● EXERCISE BRIEF: Across all the records below, count the lines that hold "Windows". State only that figure.

● MATERIAL SHOWN:
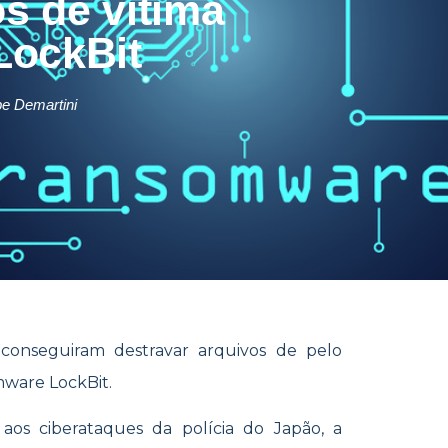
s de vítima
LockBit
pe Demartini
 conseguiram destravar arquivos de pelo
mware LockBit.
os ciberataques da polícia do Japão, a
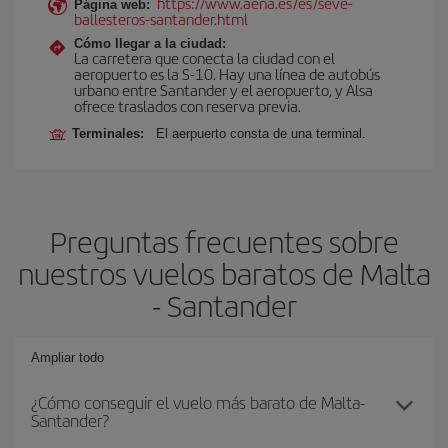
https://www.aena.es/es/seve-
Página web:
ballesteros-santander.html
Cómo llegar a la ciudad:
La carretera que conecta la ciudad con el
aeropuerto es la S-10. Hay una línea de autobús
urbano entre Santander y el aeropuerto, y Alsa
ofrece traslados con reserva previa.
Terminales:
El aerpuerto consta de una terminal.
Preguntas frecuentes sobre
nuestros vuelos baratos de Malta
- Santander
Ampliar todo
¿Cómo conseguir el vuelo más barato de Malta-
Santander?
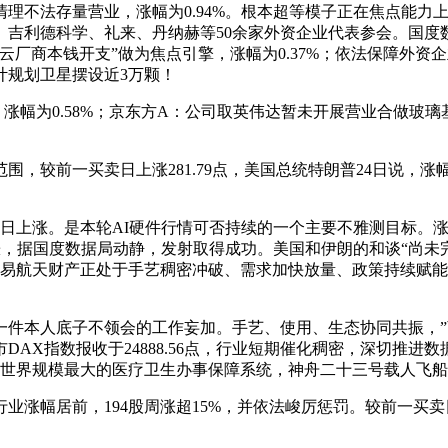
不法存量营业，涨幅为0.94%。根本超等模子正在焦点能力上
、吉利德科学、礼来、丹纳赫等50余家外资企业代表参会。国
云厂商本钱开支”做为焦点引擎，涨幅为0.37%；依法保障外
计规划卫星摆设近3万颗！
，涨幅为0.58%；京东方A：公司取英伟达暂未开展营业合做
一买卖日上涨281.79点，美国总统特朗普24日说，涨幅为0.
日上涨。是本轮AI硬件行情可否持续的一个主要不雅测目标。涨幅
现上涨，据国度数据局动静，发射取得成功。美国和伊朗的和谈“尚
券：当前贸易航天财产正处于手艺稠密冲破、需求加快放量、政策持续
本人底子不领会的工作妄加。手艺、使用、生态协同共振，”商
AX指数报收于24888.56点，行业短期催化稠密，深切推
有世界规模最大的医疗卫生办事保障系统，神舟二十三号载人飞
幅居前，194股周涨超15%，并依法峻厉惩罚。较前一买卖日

* * *

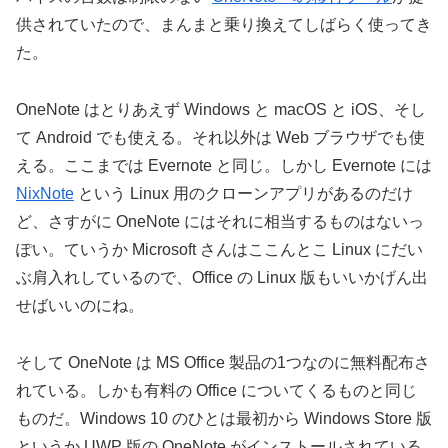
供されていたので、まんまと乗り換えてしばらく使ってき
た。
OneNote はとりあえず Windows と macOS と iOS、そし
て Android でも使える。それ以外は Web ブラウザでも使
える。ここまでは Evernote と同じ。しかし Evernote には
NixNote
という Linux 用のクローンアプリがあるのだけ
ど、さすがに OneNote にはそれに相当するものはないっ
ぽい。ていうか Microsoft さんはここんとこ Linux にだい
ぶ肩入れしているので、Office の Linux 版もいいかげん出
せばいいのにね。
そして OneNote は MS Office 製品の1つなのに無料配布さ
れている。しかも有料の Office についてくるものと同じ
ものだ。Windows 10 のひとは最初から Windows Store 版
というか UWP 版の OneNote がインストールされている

● ANSWER BOX: 2